··· GIVEN RECORDS
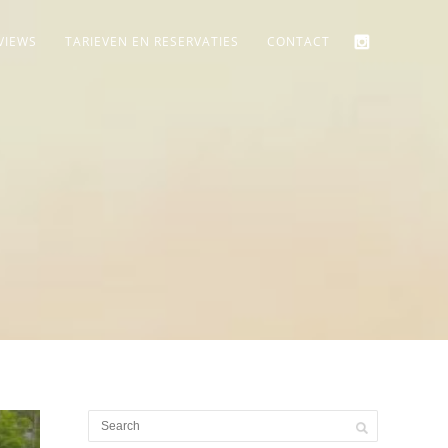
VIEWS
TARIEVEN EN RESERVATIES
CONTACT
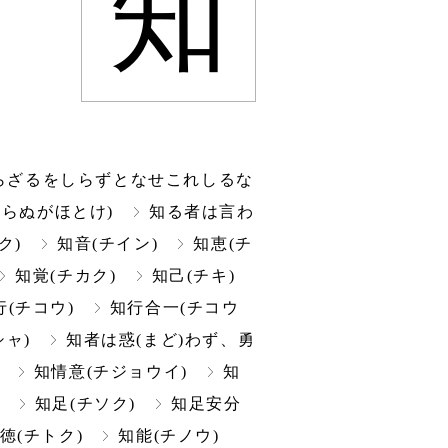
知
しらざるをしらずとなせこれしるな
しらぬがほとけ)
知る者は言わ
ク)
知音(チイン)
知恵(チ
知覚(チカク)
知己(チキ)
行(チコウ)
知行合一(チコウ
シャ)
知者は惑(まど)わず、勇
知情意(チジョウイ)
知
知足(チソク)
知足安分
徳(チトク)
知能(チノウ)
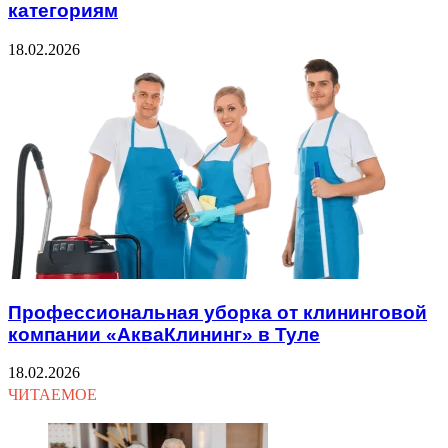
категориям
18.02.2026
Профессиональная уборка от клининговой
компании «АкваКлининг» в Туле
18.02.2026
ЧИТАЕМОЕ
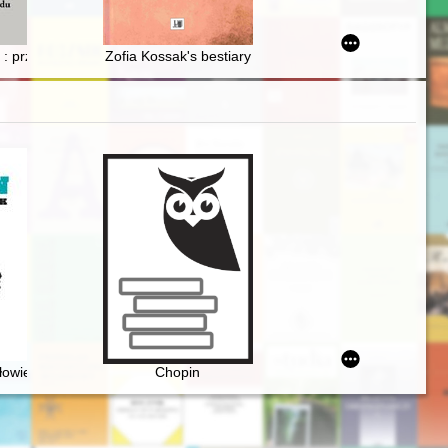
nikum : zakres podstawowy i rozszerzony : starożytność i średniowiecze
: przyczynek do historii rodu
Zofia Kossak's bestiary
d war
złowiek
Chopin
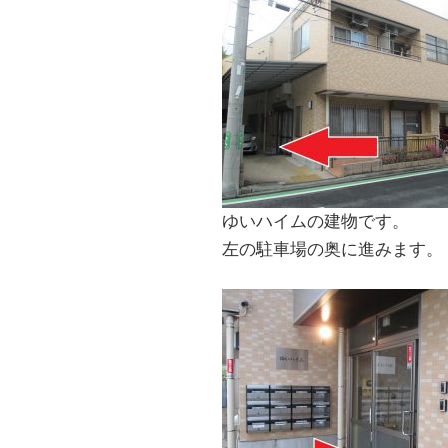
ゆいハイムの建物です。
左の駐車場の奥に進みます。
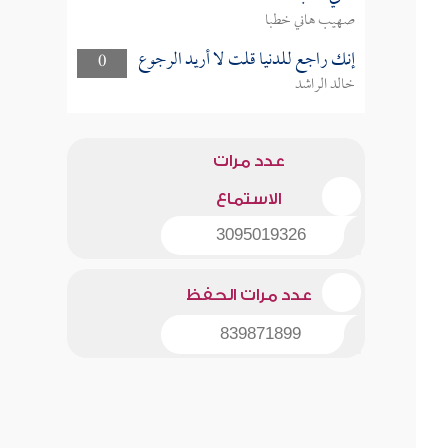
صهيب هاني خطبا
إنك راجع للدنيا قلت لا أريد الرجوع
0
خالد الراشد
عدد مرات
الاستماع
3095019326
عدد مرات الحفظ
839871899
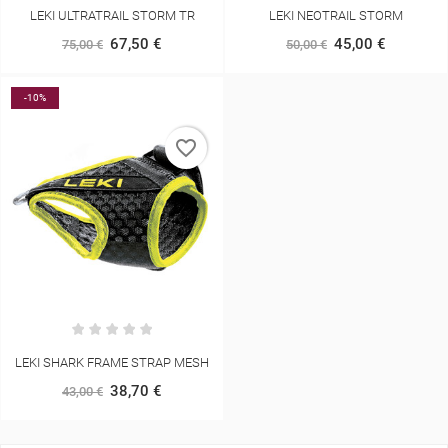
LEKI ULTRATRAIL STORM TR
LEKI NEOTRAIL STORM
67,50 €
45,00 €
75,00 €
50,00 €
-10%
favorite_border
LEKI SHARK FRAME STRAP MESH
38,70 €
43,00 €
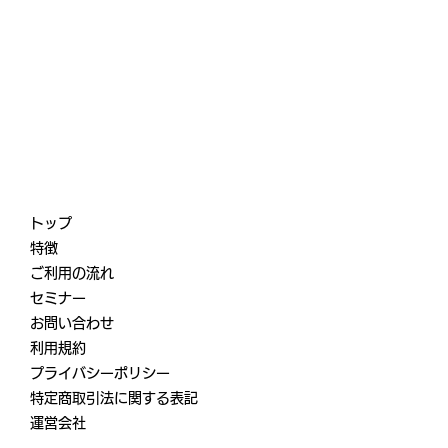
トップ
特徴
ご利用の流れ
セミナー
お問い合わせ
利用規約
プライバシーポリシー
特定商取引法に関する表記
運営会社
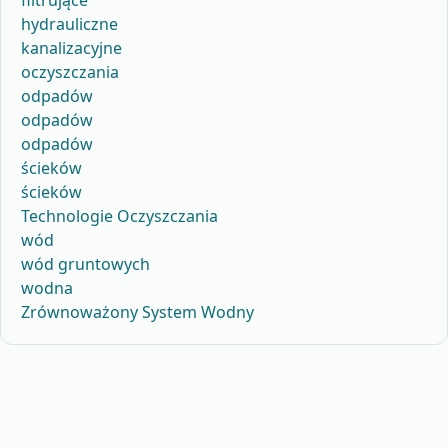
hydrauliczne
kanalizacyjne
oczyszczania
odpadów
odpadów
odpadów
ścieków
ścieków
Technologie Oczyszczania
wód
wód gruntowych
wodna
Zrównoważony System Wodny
······
··· GIVEN RECORDS
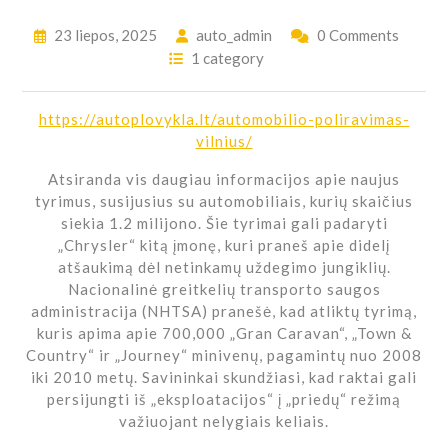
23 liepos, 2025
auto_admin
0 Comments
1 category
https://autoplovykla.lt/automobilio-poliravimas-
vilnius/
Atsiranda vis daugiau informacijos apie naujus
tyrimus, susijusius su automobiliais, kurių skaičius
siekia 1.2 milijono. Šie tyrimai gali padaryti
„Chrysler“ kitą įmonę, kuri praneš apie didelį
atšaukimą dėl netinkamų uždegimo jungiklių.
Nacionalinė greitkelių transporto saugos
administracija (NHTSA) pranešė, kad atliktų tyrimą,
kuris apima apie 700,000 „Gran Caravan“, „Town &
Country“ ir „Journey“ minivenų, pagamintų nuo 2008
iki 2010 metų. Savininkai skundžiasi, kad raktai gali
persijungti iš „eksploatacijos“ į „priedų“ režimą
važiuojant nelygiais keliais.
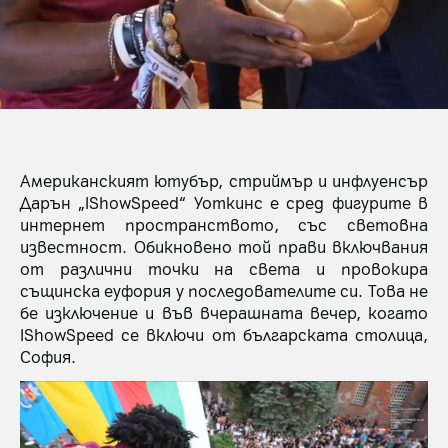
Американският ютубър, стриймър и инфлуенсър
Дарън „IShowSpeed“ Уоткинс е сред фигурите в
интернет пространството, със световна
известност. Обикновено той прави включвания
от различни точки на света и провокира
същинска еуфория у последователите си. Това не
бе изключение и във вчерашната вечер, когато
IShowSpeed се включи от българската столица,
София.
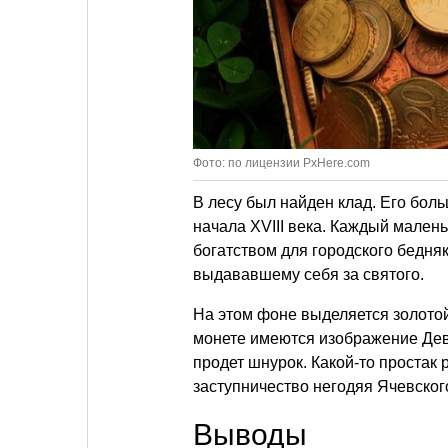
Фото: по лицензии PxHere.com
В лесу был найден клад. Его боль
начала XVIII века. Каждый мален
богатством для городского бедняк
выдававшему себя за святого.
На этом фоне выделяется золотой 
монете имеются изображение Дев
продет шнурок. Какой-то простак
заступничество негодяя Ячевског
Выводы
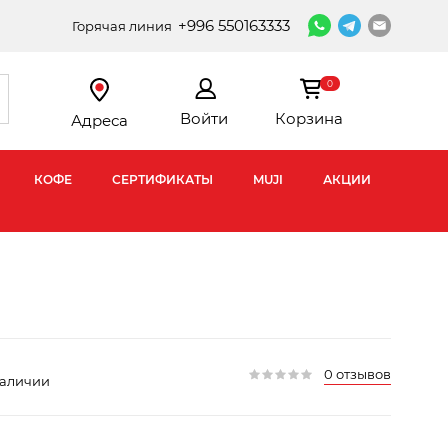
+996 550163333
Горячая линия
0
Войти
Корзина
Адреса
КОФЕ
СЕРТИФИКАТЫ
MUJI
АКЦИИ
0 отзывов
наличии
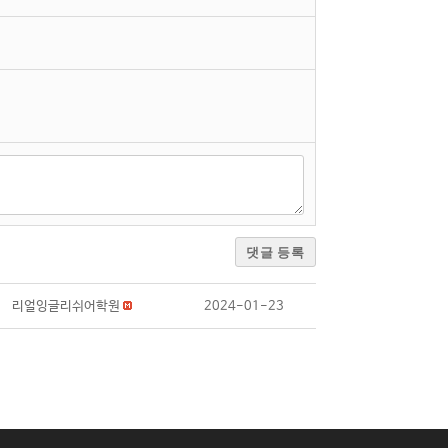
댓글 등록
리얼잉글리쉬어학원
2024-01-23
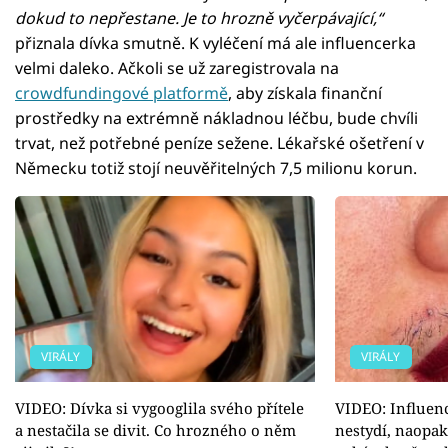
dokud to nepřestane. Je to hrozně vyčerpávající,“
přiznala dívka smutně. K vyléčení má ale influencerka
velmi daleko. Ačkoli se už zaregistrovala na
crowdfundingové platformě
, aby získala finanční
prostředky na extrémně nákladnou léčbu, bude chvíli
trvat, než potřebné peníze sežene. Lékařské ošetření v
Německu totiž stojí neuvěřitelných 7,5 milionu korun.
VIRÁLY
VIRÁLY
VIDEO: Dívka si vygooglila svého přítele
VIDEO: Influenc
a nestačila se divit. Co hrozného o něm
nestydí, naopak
······
**EXERCISE DESCRIPTION:** Each line above that falls between the line with "същинска еуфория у" and the line with "богатством для городского бедняк" should be printed exactly, together with those two lines, but the pictures should not.

**REPLY TO THE TASK:**
същинска еуфория у последователите си. Това не
бе изключение и във вчерашната вечер, когато
IShowSpeed се включи от българската столица,
София.
Фото: по лицензии PxHere.com
В лесу был найден клад. Его боль
начала XVIII века. Каждый мален
богатством для городского бедняк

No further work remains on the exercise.